Partant, il découle de ce qui précède que, dans le régime légal en vigueur à l'époque, une hospitalisation réalisée dans un établissement psychiatrique comme Fond'Roy ne rentrait pas dans les conditions de l'aide médicale urgente qui devait être fournie par les CPAS à un étranger en séjour illégal en vertu de l'article 57 § 2 de la loi du 8 juillet 1976.
Par centre, l'hospitalisation dans un établissement psychiatrique d'une personne autre qu'un étranger en séjour illégal n'était pas exclue de l'aide médicale urgente due par les CPAS en vertu de l'article 57 § 1 de la loi du 8 juillet 1976.
L'aide due à la personne qui n'est pas un étranger en séjour illégal est ainsi logiquement plus large que pour cette dernière catégorie de personnes, envers lesquelles le législateur a limité l'aide.
17.
Enfin, la jurisprudence de la Cour de cassation, à laquelle la cour adhère, est fixée en ce sens
que (i) en raison de l'urgence, l'aide médicale urgente ne requiert aucune demande préalable du patient au de l'institution hospitalière vers laquelle il est dirigé (...); (ii) si une demande est néanmoins introduite par le patient ou son mandataire, elle n'a pas pour effet d'exclure l'application de l'article 57, §2 (ou § 1) dès lors que l'urgence existe; (iii) l'aide médicale urgente n'est pas subordonnée à une enquête sociale ou à une décision du conseil de l'aide sociale, vu l'urgence ; (iv) l'aide médicale urgente prévue pour les étrangers en séjour illégal peut consister, tout comme celle due à toute personne résidant régulièrement sur le territoire, dans la prise en charge des frais d'hospitalisation d'urgence qui incombent au patient après l'intervention éventuelle de l'assurance obligatoire soins de santé et indemnités (par hypothèse inexistante pour les étrangers en séjour illégal, (...). Cette prise en charge ne se confond pas avec une aide financière qui serait accordée au patient et que prohibe l'article 1er de l'arrêté royal du 12 décembre 1996 visé ci-dessus.

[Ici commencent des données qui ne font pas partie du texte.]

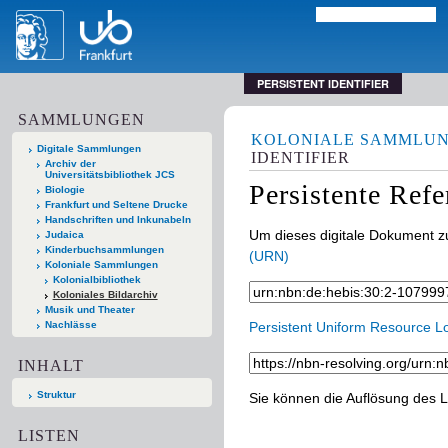
PERSISTENT IDENTIFIER
SAMMLUNGEN
KOLONIALE SAMMLU
Digitale Sammlungen
IDENTIFIER
Archiv der
Universitätsbibliothek JCS
Persistente Ref
Biologie
Frankfurt und Seltene Drucke
Handschriften und Inkunabeln
Um dieses digitale Dokument zu
Judaica
Kinderbuchsammlungen
(URN)
Koloniale Sammlungen
Kolonialbibliothek
Koloniales Bildarchiv
Musik und Theater
Nachlässe
Persistent Uniform Resource L
INHALT
Struktur
Sie können die Auflösung des L
LISTEN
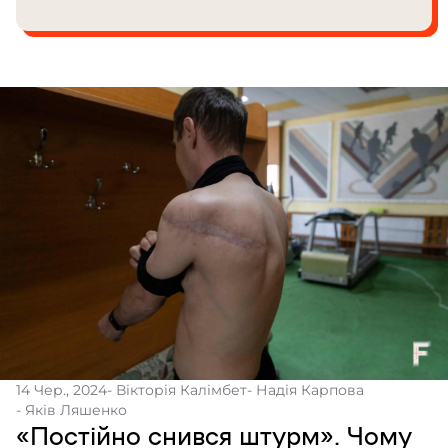
14 Чер., 2024
- Вікторія Калімбет
- Надія Карпова
- Яків Ляшенко
«Постійно снився штурм». Чому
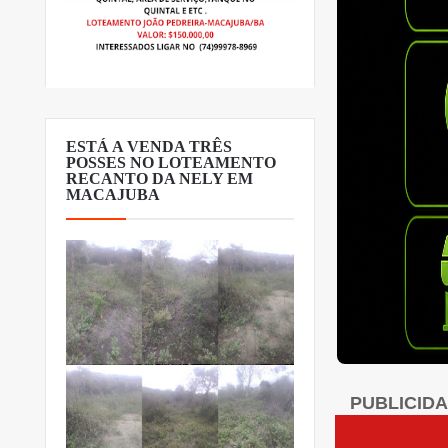
ESTÁ A VENDA TRÊS
POSSES NO LOTEAMENTO
RECANTO DA NELY EM
MACAJUBA
PUBLICID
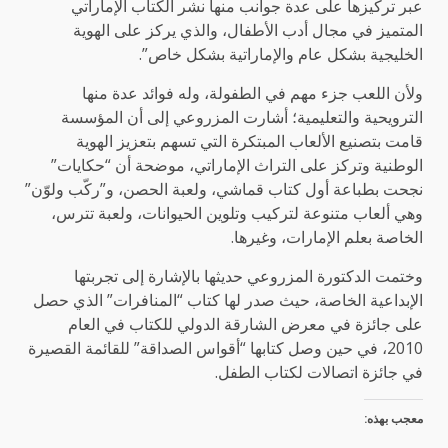
عبر تركيزها على عدة جوانب منها نشر الكتاب الإماراتي
المتميز في مجال أدب الأطفال، والذي يركز على الهوية
الخليجية بشكل عام والإماراتية بشكل خاص”.
ولأن اللعب جزء مهم في الطفولة، وله فوائد عدة منها
الترويحية والتعليمية؛ أشارت المزروعي إلى أن المؤسسة
قامت بتصنيع الألعاب المبتكرة التي تسهم بتعزيز الهوية
الوطنية وتركز على التراث الإماراتي، موضحة أن “حكايات”
نجحت بطباعة أول كتاب قماشي، ولعبة الحصن، و”ركّب ولوّن”
وهي ألعاب متنوعة لتركيب وتلوين الحيوانات، ولعبة تترس،
الخاصة بعلم الإمارات، وغيرها.
وختمت الدكتورة المزروعي حديثها بالإشارة إلى تجربتها
الإبداعية الخاصة، حيث صدر لها كتاب “المنافرات” الذي حصل
على جائزة في معرض الشارقة الدولي للكتاب في العام
2010، في حين وصل كتابها “أقواس الصداقة” للقائمة القصيرة
في جائزة اتصالات لكتاب الطفل.
معجب بهذه:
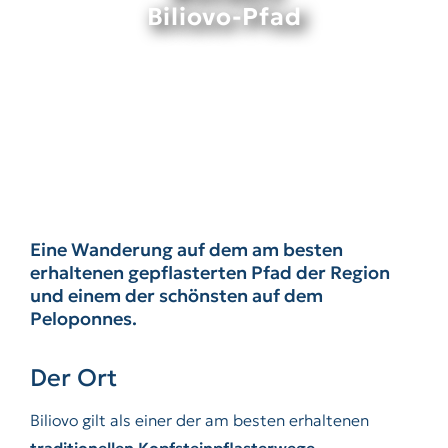
Biliovo-Pfad
Eine Wanderung auf dem am besten
erhaltenen gepflasterten Pfad der Region
und einem der schönsten auf dem
Peloponnes.
Der Ort
Biliovo gilt als einer der am besten erhaltenen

Une demande en responsabilité formulée par une institution hospitalière ne constitue pas non plus une action oblique par laquelle cette institution tenterait d'obtenir à son profit l'aide sociale due à la personne du patient.
b. Appréciation par la cour
18.
Alors que le 31 mai 1999, le CPAS de Schaerbeek atteste que Melle J. est en situation de séjour illégal, il soutient devant la cour que certes la patiente était en situation de séjour irrégulier, faute de domiciliation sur le territoire belge, mais qu'elle n'était cependant pas en situation de séjour illégal au sens de l'article 57 § 2 de la loi du 8 juillet 1976, aucun ordre de quitter le territoire ne lui ayant été notifié.
Fond'Roy partage l'analyse actuelle du CPAS de Schaerbeek quant à l'absence de séjour illégal, qui est en effet confortée par l'extrait du registre national de Melle J.
Par conséquent, l'aide médicale urgente qui pouvait être due à Melle J., l'était non pas en vertu de l'article 57 § 2 de la loi du 8 juillet 1976, mais en vertu de son § 1 qui n'exclut pas de son champ d'application l'hospitalisation dans une institution psychiatrique.
Le premier motif de refus invoqué par le CPAS de Schaerbeek n'est dès lors pas justifié.
19.
Le CPAS de Schaerbeek ne peut pas non plus refuser son intervention au motif qu'il n'a pas délivré de réquisitoire pour cette hospitalisation et que l'urgence ne serait pas établie.
En effet, un réquisitoire de mise en observation a été délivré par le procureur du Roi et il atteste de l'urgence médicale, laquelle ressort aussi du certificat médical établi par le CHU Saint-Pierre le 23 juin 2000, qui fait état de tendances suicidaires ainsi que du certificat d'hospitalisation d'urgence établi par le Dr B. à Fond'Roy (...).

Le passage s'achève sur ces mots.